After the scare in the ICU, my dad was continuing to recover at a rehab hospital when just a few days ago, his oxygen suddenly dropped dangerously low AGAIN.  He was rushed BACK to the ER, where it appears he's now experiencing rejection issues with his transplanted lung.  At this point, the doctors are treating the rejection with heavy-duty antibiotics and steroids, and hopefully all will respond and he'll be on his way again towards recovery.  But all this throws yet another obstacle in the way of recovering from his knee replacement surgery.
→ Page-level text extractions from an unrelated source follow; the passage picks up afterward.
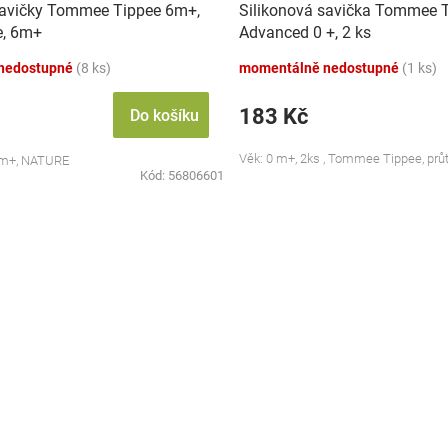
savičky Tommee Tippee 6m+,
Silikonová savička Tommee 
e, 6m+
Advanced 0 +, 2 ks
nedostupné
(8 ks)
momentálně nedostupné
(1 ks)
183 Kč
Do košíku
Věk: 0 m+, 2ks , Tommee Tippee, prů
 6m+, NATURE
Kód:
56806601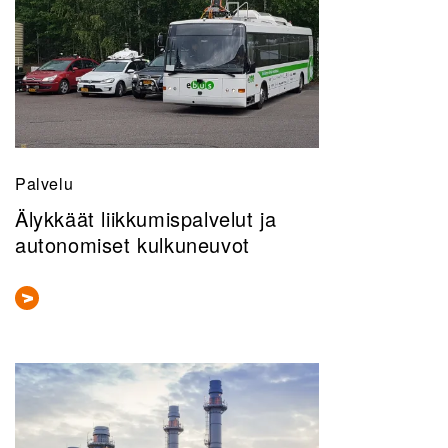
Palvelu
Älykkäät liikkumispalvelut ja
autonomiset kulkuneuvot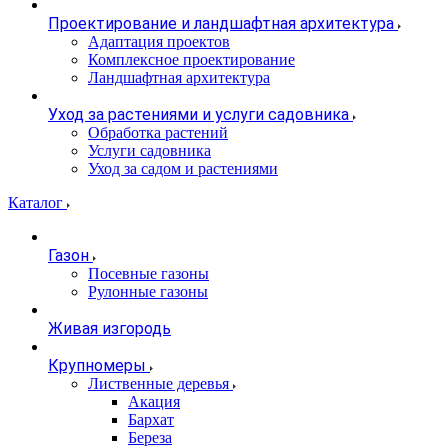
Проектирование и ландшафтная архитектура
Адаптация проектов
Комплексное проектирование
Ландшафтная архитектура
Уход за растениями и услуги садовника
Обработка растений
Услуги садовника
Уход за садом и растениями
Каталог
Газон
Посевные газоны
Рулонные газоны
Живая изгородь
Крупномеры
Лиственные деревья
Акация
Бархат
Береза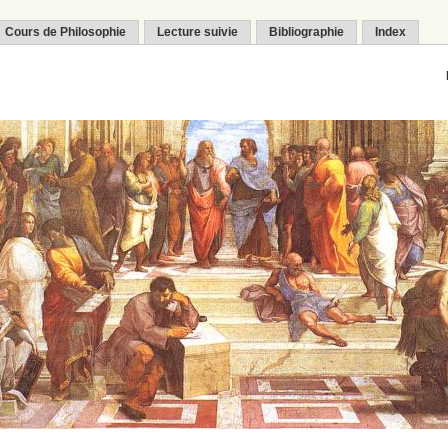
Cours de Philosophie
Lecture suivie
Bibliographie
Index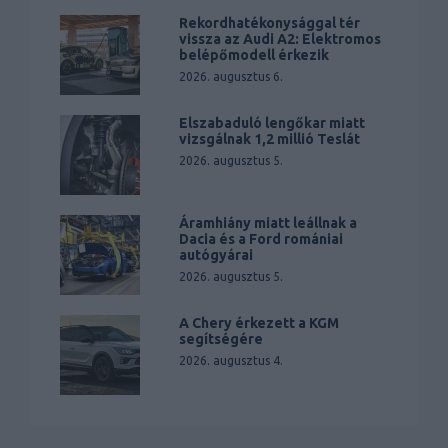
Rekordhatékonysággal tér
vissza az Audi A2: Elektromos
belépőmodell érkezik
2026. augusztus 6.
Elszabaduló lengőkar miatt
vizsgálnak 1,2 millió Teslát
2026. augusztus 5.
Áramhiány miatt leállnak a
Dacia és a Ford romániai
autógyárai
2026. augusztus 5.
A Chery érkezett a KGM
segítségére
2026. augusztus 4.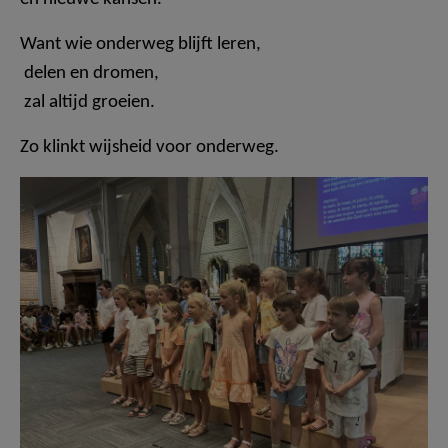
Want wie onderweg blijft leren,
delen en dromen,
zal altijd groeien.
Zo klinkt wijsheid voor onderweg.
F1213u29.jpeg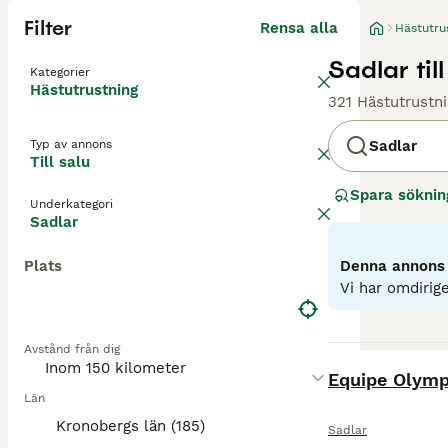
Filter
Rensa alla
Hästutru
Sadlar till
Kategorier
Hästutrustning
321 Hästutrustni
Typ av annons
Sadlar
Till salu
Spara söknin
Underkategori
Sadlar
Plats
Denna annons ä
Vi har omdirige
Avstånd från dig
BOOST
Equipe Olymp
Län
Kronobergs län (185)
Sadlar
My dad's been in the hospital going on a month now.  At one point, we didn't know if he was going to live.  And then things begin to improve, and we're back to square one again.

I know Dad is physically and emotionally weary.  So is my Mom.  (So am I.)  This keeps going on and on.  Here's a man with numerous post-graduate degrees, and his biggest accomplishment today would be to sit at the edge of his bed for 20 minutes.  It's heartbreaking to hear your usually strong father breaking down crying to you over the phone.  (I know the heavy steroids are contributing to his very real feelings.)   You can pray for his mental and emotional state right now as he just wants to go HOME and all this to go away.

One of my dearest old friends in Texas, Ellen, who herself has experienced a parent with severe medical issues in recent years, blessed our family when she called in and treated us to a FEAST of our favorite indian food last night.  Yummmm! Such a thoughtful and delicious treat.  Thank you for caring for us, my sweet friend!

Thank you to so many of you who have prayed for my family during this past crazy month.